Data for this exercise: Begin
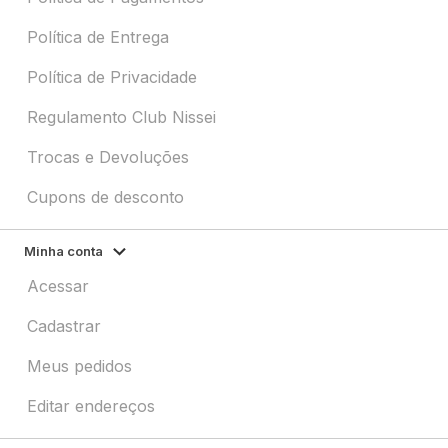
Política de Entrega
Política de Privacidade
Regulamento Club Nissei
Trocas e Devoluções
Cupons de desconto
Minha conta
Acessar
Cadastrar
Meus pedidos
Editar endereços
Data for this exercise: End
- _Your goal_
Scan the material above for "Política". Copy every line where it appears.

- _Written answer_
Política de Entrega
Política de Privacidade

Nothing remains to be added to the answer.